Developing blood-contacting medical devices like ventricular assist pumps demands rigorous testing. Not only must the device deliver the right flow and pressure, but it also needs to minimize red blood cell damage (hemolysis). Predicting hemolysis early in the design phase can save time and reduce costly prototype testing. One of the most reliable ways to check the accuracy of computational fluid dynamics (CFD) models for this purpose is to use standardized test cases. The FDA Nozzle Benchmark — introduced by the U.S. Food and Drug Administration — is the most widely used of these.

What Is the FDA Nozzle Benchmark?

This benchmark consists of a simple nozzle geometry with a narrow throat and two downstream configurations: a sudden expansion and a conical diffuser. Because its geometry is fully defined and experimental data are available for both flow and hemolysis, it has become a ‘wind tunnel’ for blood-pump CFD models. If a model can match the FDA’s nozzle results, it is much more trustworthy when applied to complex devices.

How We Conducted the Study

In our project, we reproduced both nozzle configurations in 3D and performed:
– Experimental testing with a blood-analog fluid (sodium iodide) to measure hydrodynamic parameters such as axial velocity and pressure drop.
– Hemolysis testing with bovine blood in the same setup to quantify the Modified Index of Hemolysis (MIH) under real biological conditions.
– CFD simulations using Reynolds-Averaged Navier–Stokes (RANS) equations and three turbulence models, including k-ε, k-ω, and k-ω SST, to replicate the same flow conditions numerically.

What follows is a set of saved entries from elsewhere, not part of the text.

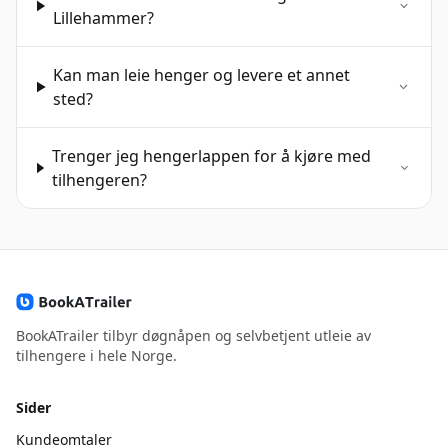
Lillehammer?
Kan man leie henger og levere et annet
sted?
Trenger jeg hengerlappen for å kjøre med
tilhengeren?
BookATrailer tilbyr døgnåpen og selvbetjent utleie av
tilhengere i hele Norge.
Sider
Kundeomtaler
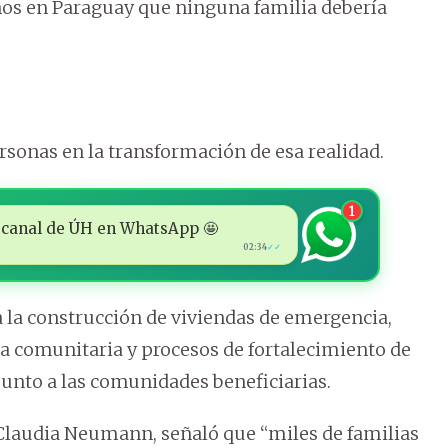
ños en Paraguay que ninguna familia debería
sonas en la transformación de esa realidad.
1
 al canal de ÚH en WhatsApp 🤩
02:34
✓✓
 la construcción de viviendas de emergencia,
ra comunitaria y procesos de fortalecimiento de
junto a las comunidades beneficiarias.
 Claudia Neumann, señaló que “miles de familias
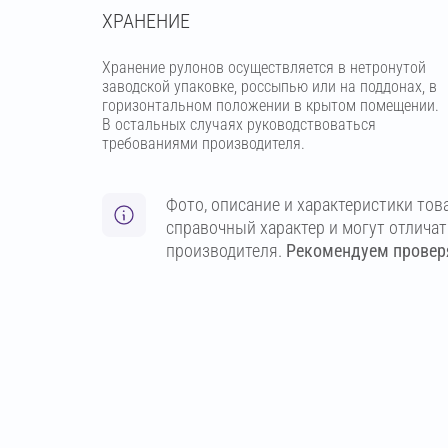
ХРАНЕНИЕ
Хранение рулонов осуществляется в нетронутой
заводской упаковке, россыпью или на поддонах, в
горизонтальном положении в крытом помещении.
В остальных случаях руководствоваться
требованиями производителя.
Фото, описание и характеристики тов
справочный характер и могут отлича
производителя.
Рекомендуем проверя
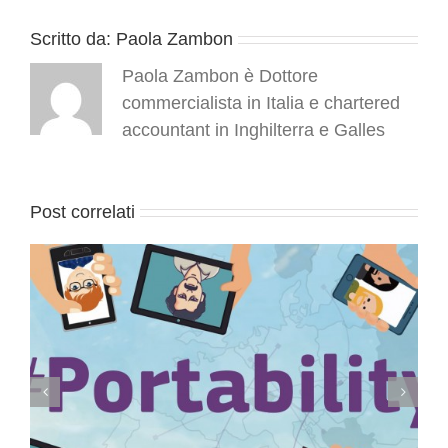
di
proprietà
Scritto da:
Paola Zambon
intellettuale
Paola Zambon è Dottore
commercialista in Italia e chartered
accountant in Inghilterra e Galles
Post correlati
Conservazione elettronica documenti a rilevanza
tributaria: termini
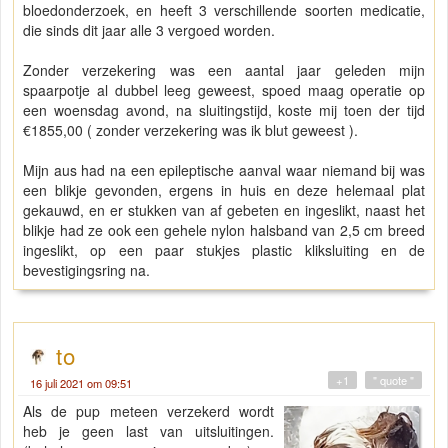
bloedonderzoek, en heeft 3 verschillende soorten medicatie,
die sinds dit jaar alle 3 vergoed worden.
Zonder verzekering was een aantal jaar geleden mijn
spaarpotje al dubbel leeg geweest, spoed maag operatie op
een woensdag avond, na sluitingstijd, koste mij toen der tijd
€1855,00 ( zonder verzekering was ik blut geweest ).
Mijn aus had na een epileptische aanval waar niemand bij was
een blikje gevonden, ergens in huis en deze helemaal plat
gekauwd, en er stukken van af gebeten en ingeslikt, naast het
blikje had ze ook een gehele nylon halsband van 2,5 cm breed
ingeslikt, op een paar stukjes plastic kliksluiting en de
bevestigingsring na.
to
+1
" quote "
16 juli 2021 om 09:51
Als de pup meteen verzekerd wordt
heb je geen last van uitsluitingen.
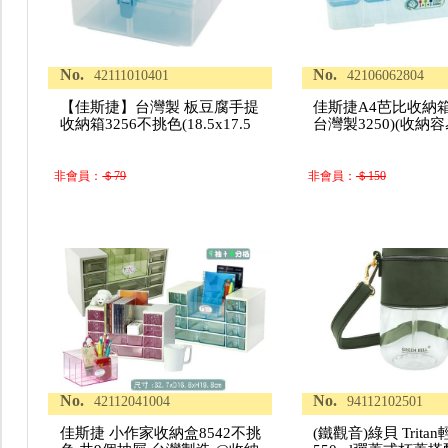
No.
No.
42111010401
42106062804
【佳斯捷】台灣製 板豆腐手提
佳斯捷A4芭比收納箱
收納箱3256不挑色(18.5x17.5
台灣製3250)(收納
非會員：
＄79
非會員：
＄150
No.
No.
42112041004
94112102501
佳斯捷 小作家收納盒8542不挑
(鐵觀音)綠貝 Trit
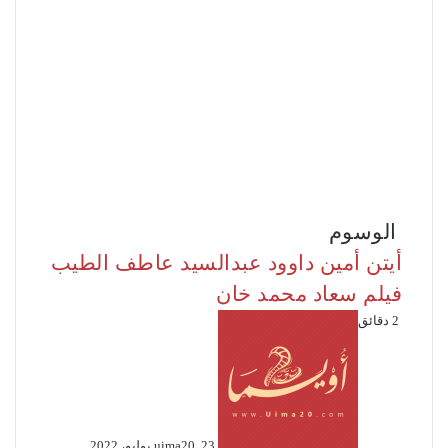
الوسوم
أيتن أمين
داوود عبدالسيد
عاطف الطيب
فيلم سعاد
محمد خان
أرسل
2 دقائق
بريدا
إلكترونيا
23 يوليو، 2022
uima20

We also created several computational meshes ranging from 0.5 million to 2 million cells, with the final 1.5-million-cell grid selected for its balance of accuracy and computational cost.

Results: Hemolysis Prediction

Using the validated flow fields, we then calculated hemolysis indexes with three different definitions of the equivalent stress. We studied the effect of scaling extensional stresses by adding a coefficient C to the equivalent stress (following Faghih & Sharp). Key findings:
– The hemolysis index falls into a realistic range when 18 < C < 30 for the nozzle test cases.
– Higher C values predict significantly more hemolysis, which illustrates the sensitivity of the power-law model to extensional stress.
– Our CFD-based MIH values matched the FDA’s experimental hemolysis data across different flow conditions (CD6, SC5, SE6), demonstrating that our numerical methodology can reliably forecast hemolysis.

Why This Matters

By successfully reproducing both the hydrodynamic and hemolysis results of the FDA nozzle benchmark, we have validated our CFD approach for blood-pump design. This means we can confidently apply the same methodology to more complex geometries, such as full pump assemblies, to predict and reduce hemolysis before physical testing.

Looking Ahead

The FDA Nozzle Benchmark is just the first step. With a validated CFD model, designers and engineers can identify critical regions of high stress inside pumps, adjust blade or diffuser shapes, and test ‘what-if’ scenarios long before building prototypes. This reduces risk, accelerates development, and ultimately leads to safer, more efficient medical devices for patients.